We have entered a new Big Data Revolution, a concept that refers to the abundance of accessible data. The fact that large quantities of very high-dimensional or unstructured data are constantly generated and processed.
With all of us still seeking to do what is trendy, learning Machine Learning is no different. It’s very easy to try to master yourself in the field of ML with over a thousand machine learning courses and video lectures now available on the internet, but it could be a high risk that it’s just for namesake. What nobody is talking about in these courses is that the data has been so handpicked that we can simply write three lines of code and get that high level of accuracy without any understanding of the data. This sets us with a few unreasonable expectations. What these courses do is make us dream and hope and demand more than reality will ever offer. Unfortunately, the approaches used to ensure data quality and credibility are rarely discussed in most machine learning studies.

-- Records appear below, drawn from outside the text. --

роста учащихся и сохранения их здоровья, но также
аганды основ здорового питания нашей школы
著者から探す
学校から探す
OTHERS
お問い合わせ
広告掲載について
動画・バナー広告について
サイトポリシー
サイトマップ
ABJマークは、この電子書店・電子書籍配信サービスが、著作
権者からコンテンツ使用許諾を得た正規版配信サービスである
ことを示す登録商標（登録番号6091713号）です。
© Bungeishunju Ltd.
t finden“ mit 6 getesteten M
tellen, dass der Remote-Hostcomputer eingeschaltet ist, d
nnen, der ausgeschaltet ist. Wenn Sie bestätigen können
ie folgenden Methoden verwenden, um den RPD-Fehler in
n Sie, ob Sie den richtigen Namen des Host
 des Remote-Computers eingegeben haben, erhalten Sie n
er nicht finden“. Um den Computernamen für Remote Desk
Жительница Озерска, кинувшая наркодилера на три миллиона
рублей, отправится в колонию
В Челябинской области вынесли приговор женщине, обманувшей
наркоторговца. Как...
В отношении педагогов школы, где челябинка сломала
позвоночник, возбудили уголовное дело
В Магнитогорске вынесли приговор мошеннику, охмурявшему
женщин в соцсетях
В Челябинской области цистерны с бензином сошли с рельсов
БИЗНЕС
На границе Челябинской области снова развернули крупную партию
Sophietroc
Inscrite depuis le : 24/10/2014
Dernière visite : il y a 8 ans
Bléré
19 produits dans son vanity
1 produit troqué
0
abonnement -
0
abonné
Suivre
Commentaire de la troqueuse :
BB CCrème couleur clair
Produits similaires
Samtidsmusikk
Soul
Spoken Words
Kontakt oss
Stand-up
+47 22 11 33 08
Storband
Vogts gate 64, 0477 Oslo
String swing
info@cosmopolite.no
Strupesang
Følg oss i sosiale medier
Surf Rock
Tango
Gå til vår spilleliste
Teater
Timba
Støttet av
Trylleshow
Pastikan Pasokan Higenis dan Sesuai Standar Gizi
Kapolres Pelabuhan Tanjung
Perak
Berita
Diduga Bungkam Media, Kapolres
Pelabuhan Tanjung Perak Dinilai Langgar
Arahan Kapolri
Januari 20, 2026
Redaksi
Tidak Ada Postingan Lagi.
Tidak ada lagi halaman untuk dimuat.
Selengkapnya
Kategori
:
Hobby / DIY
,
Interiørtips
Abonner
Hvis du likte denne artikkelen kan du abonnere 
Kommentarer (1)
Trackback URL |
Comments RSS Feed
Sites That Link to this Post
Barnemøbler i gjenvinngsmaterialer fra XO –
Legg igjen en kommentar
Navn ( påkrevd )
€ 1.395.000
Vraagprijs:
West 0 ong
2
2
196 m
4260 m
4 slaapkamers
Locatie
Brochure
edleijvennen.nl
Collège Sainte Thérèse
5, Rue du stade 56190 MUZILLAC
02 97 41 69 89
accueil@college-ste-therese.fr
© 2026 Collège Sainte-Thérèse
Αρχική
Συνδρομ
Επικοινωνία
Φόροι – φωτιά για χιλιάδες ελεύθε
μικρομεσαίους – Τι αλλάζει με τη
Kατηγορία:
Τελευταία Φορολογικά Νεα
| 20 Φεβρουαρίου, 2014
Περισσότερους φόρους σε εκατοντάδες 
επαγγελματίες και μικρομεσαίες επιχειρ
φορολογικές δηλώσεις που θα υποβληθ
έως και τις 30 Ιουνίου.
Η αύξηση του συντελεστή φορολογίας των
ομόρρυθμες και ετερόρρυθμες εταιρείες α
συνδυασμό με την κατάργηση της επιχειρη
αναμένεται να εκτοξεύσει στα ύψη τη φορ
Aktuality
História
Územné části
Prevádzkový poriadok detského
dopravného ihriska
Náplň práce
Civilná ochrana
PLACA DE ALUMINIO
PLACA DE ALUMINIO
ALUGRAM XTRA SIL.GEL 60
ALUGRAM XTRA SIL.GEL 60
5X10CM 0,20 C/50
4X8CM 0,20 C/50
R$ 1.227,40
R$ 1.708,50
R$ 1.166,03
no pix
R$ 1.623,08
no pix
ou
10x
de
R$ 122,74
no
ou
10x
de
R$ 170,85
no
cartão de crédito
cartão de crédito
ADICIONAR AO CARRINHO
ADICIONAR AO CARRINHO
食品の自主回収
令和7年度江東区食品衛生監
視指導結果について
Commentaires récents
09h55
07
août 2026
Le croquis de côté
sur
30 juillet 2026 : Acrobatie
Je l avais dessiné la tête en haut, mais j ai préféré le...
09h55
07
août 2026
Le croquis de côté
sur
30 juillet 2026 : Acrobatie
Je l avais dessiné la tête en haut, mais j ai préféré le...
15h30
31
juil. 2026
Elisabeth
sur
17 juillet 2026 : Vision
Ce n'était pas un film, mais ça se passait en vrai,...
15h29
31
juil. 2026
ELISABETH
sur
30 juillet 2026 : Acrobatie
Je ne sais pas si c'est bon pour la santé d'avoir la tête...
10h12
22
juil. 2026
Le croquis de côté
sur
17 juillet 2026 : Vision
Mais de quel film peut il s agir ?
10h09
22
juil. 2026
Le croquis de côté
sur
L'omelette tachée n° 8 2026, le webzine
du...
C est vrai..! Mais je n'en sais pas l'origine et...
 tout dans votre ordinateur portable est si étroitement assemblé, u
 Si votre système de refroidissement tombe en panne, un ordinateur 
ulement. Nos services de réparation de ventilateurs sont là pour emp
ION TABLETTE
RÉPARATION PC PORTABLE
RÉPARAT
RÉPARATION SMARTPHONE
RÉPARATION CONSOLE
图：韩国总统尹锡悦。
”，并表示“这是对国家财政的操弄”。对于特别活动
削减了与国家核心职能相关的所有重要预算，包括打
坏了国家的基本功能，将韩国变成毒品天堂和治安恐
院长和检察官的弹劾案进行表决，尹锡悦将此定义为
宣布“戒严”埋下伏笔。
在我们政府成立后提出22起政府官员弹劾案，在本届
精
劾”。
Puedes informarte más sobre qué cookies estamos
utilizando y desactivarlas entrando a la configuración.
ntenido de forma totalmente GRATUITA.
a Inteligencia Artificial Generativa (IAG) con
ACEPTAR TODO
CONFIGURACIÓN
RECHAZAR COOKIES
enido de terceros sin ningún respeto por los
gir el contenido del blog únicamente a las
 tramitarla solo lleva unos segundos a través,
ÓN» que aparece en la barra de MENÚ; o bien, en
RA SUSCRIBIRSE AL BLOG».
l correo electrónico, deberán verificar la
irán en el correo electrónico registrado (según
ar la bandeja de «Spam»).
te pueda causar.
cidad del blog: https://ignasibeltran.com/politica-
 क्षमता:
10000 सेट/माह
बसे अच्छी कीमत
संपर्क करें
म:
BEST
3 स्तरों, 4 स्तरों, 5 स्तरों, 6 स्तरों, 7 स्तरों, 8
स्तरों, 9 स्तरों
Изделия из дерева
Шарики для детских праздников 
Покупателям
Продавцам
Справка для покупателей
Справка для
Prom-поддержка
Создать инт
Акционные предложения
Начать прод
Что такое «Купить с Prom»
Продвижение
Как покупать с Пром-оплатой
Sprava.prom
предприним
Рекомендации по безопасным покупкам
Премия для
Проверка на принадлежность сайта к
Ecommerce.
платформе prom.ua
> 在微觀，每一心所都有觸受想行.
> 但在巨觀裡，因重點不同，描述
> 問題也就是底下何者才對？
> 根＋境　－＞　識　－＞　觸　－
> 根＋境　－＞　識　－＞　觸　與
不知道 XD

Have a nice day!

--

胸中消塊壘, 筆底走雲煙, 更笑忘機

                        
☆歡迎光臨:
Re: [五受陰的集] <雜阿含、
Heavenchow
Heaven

What is data? What do I need to do with it? and why do I need to have an understanding that?
Data is facts and figures gathered together for comparison or study, at least that’s what google tells me, so our aim is to create a model that can reduce the uncertainty of how a new data point can be labeled. When we have problems to solve and want to understand complex mathematical interactions that help us find solutions, the true power of machine learning arises and for this you need an understanding of your data.
Artificial Intelligence and Machine Learning are not magic wands. You can’t just train a model and believe it will perform
Through all my research projects I have observed one thing quite clearly, the minimum requirement for any machine learning algorithm is a sufficiently large data set that can be partitioned into disjoint training and test sets or subject to a certain reasonable form of n-fold cross-validation for smaller data sets that can be trained on one or the other model to provide high accuracy. Usually, 5 or 10-fold cross-validation is adequate to validate most learning algorithms. This form of rigorous internal validation is essential to the development of a robust model.
I feel that it is especially useful to perform a validation test using an external data source beyond the usual procedure of internal validation. In order to ensure reproducibility, this set of external validation must also be sufficiently broad. I also strongly recommend that further clarification or monitoring of data integrity by a knowledgeable expert is also a worthwhile exercise. At some point, we need an expert opinion on our predictive model. Just because the data has some sort of statistical correlation, it does not mean that we can solve any kind of problem with it, and I believe that, in most situations, an expert in the field can lead us to a better solution and can perfectly evaluate whether or not our model is sustainable. Between the expectations of what ML should do and the practical reality of its implementation, there might be a little gap, or even a massive chasm.
Tom Wilde, CEO of Indico, says: “The key thing to remember about AI and ML is that it’s best described as a very intelligent parrot, It is very sensitive to the training inputs provided for it to learn the intended task.”
Most of the errors in the ML phase can be difficult to recognize and resolve, since they do not throw errors or exceptions straight forward, but they influence the final results of our project and hence our insights. Henceforth, to discover those obscured mistakes, we need either a great deal of data comprehension or an opinion from a qualified expert to direct us to a better result.
And what have we learned? Probably not a lot, I am not a great writer, just a friendly reminder that ML is not a TikTok trend everyone wants to jump in for a little bit of validation, knowing the core of your problem, the data available and the various ML models are the few starting steps for a viable ML project.